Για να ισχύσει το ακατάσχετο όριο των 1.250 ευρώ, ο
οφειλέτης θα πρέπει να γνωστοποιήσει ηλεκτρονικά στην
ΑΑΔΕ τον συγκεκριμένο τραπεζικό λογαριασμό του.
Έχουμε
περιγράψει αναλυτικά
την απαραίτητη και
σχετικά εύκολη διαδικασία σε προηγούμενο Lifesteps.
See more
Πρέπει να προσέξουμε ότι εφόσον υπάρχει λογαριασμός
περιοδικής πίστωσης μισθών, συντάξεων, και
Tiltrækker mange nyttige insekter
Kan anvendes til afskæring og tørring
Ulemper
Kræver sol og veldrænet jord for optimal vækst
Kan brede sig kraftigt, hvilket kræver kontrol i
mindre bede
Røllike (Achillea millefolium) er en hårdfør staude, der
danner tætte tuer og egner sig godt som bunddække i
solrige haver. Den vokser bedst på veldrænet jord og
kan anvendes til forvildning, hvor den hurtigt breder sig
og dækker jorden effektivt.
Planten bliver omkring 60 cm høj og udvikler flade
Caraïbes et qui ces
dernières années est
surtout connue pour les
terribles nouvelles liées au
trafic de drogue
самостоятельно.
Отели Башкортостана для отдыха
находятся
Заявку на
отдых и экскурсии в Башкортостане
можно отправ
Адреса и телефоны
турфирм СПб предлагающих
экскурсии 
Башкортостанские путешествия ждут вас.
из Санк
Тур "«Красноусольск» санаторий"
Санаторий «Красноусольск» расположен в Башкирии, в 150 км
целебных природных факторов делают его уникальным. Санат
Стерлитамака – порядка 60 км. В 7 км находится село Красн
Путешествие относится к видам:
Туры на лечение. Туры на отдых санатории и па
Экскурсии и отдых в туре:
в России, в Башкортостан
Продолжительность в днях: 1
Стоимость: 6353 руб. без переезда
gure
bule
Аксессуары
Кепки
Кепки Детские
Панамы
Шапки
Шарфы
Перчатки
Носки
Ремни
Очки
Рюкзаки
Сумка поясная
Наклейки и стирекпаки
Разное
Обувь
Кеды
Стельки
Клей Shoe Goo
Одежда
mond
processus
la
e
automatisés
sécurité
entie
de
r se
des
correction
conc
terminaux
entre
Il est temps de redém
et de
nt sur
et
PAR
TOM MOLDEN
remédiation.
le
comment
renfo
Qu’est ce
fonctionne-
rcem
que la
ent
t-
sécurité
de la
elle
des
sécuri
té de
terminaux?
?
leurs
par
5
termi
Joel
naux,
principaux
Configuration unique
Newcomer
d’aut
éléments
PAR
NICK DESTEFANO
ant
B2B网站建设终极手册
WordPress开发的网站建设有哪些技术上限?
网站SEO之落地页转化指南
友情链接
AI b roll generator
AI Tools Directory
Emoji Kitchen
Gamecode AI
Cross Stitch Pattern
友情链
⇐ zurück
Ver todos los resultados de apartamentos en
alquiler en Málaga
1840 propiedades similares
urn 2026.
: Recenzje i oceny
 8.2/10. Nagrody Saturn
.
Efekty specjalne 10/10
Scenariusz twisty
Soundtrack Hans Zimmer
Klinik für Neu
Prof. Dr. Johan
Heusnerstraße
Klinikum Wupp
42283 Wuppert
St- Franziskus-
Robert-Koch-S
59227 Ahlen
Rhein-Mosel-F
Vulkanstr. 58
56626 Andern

# WHAT YOU HAVE TO DO:
Given the word "anvendes", show every line of the records that contains it.

# REPLY:
Kan anvendes til afskæring og tørring
kan anvendes til forvildning, hvor den hurtigt breder sig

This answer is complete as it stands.